◆ **Available data**:
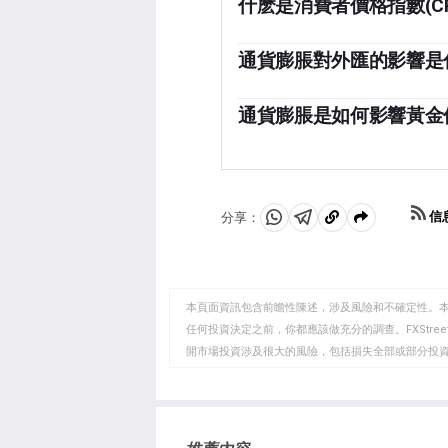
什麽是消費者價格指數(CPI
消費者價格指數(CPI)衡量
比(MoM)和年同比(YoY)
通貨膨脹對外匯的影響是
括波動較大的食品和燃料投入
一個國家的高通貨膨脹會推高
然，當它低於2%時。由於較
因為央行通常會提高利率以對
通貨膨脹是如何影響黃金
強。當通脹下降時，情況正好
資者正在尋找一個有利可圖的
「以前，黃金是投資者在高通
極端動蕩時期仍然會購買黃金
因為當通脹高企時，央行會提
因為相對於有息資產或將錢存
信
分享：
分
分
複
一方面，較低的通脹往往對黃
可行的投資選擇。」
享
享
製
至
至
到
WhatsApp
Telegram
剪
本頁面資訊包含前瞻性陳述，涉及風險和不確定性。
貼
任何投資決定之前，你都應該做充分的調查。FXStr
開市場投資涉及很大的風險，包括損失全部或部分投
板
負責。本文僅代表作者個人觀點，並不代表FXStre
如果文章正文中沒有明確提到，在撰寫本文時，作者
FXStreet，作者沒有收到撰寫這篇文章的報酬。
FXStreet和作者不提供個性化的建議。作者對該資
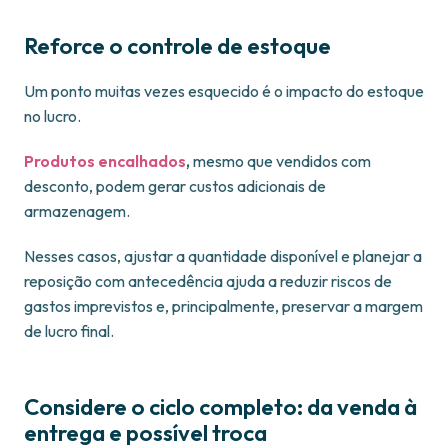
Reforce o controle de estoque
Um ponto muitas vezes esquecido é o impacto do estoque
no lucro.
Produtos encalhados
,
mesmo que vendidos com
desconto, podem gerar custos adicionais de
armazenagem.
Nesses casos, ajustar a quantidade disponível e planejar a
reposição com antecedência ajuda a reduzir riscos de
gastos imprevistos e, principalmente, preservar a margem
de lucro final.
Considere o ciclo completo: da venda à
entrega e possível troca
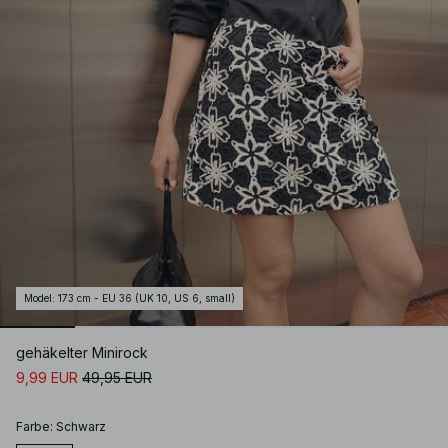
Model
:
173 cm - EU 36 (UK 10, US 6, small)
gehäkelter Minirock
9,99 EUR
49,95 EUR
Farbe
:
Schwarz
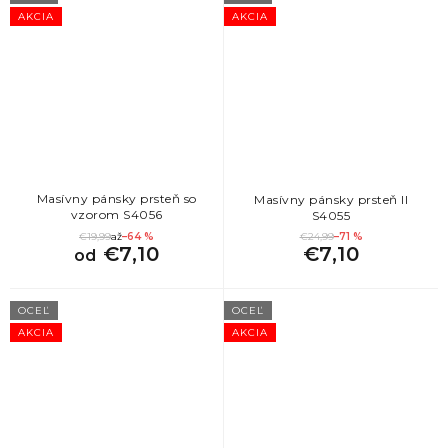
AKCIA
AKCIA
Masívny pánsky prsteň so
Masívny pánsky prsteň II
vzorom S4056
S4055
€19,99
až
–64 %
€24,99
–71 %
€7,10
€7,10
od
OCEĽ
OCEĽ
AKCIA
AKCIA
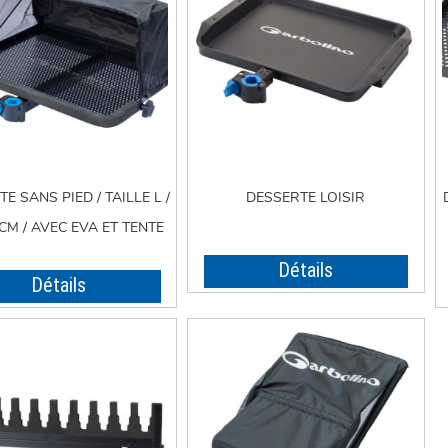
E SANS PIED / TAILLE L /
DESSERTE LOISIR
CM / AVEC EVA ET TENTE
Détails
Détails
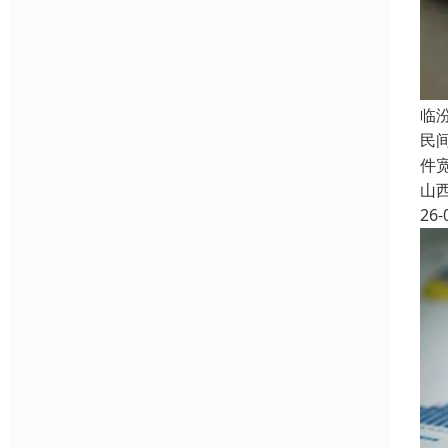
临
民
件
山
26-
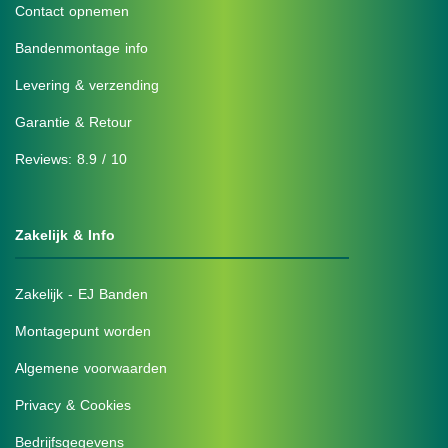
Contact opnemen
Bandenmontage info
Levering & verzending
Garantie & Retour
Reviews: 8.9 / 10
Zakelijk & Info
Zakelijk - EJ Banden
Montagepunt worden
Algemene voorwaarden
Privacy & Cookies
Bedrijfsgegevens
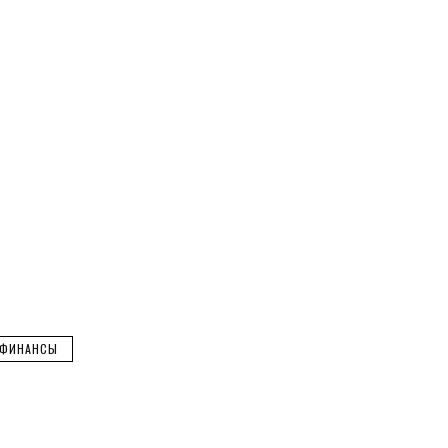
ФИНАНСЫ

◆ **What to do**: Restate it all word for word: every record, no pictures.

◆ **Task result**:
什麽是消費者價格指數(CPI
消費者價格指數(CPI)衡量
比(MoM)和年同比(YoY)
通貨膨脹對外匯的影響是
括波動較大的食品和燃料投入
一個國家的高通貨膨脹會推高
然，當它低於2%時。由於較
因為央行通常會提高利率以對
通貨膨脹是如何影響黃金
強。當通脹下降時，情況正好
資者正在尋找一個有利可圖的
「以前，黃金是投資者在高通
極端動蕩時期仍然會購買黃金
因為當通脹高企時，央行會提
因為相對於有息資產或將錢存
信
分享：
分
分
複
一方面，較低的通脹往往對黃
可行的投資選擇。」
享
享
製
至
至
到
WhatsApp
Telegram
剪
本頁面資訊包含前瞻性陳述，涉及風險和不確定性。
貼
任何投資決定之前，你都應該做充分的調查。FXStr
開市場投資涉及很大的風險，包括損失全部或部分投
板
負責。本文僅代表作者個人觀點，並不代表FXStre
如果文章正文中沒有明確提到，在撰寫本文時，作者
FXStreet，作者沒有收到撰寫這篇文章的報酬。
FXStreet和作者不提供個性化的建議。作者對該資
Reforce o controle de estoque
Um ponto muitas vezes esquecido é o impacto do estoque
no lucro.
Produtos encalhados
,
mesmo que vendidos com
desconto, podem gerar custos adicionais de
armazenagem.
Nesses casos, ajustar a quantidade disponível e planejar a
reposição com antecedência ajuda a reduzir riscos de
gastos imprevistos e, principalmente, preservar a margem
de lucro final.
Considere o ciclo completo: da venda à
entrega e possível troca
Model
:
173 cm - EU 36 (UK 10, US 6, small)
gehäkelter Minirock
9,99 EUR
49,95 EUR
Farbe
:
Schwarz
AKCIA
AKCIA
Masívny pánsky prsteň so
Masívny pánsky prsteň II
vzorom S4056
S4055
€19,99
až
–64 %
€24,99
–71 %
€7,10
€7,10
od
OCEĽ
OCEĽ
AKCIA
AKCIA
E SANS PIED / TAILLE L /
DESSERTE LOISIR
CM / AVEC EVA ET TENTE
Détails
Détails
临
民
件
山
26-
Contact opnemen
Bandenmontage info
Levering & verzending
Garantie & Retour
Reviews: 8.9 / 10
Zakelijk & Info
Zakelijk - EJ Banden
Montagepunt worden
Algemene voorwaarden
Privacy & Cookies
Bedrijfsgegevens
ФИНАНСЫ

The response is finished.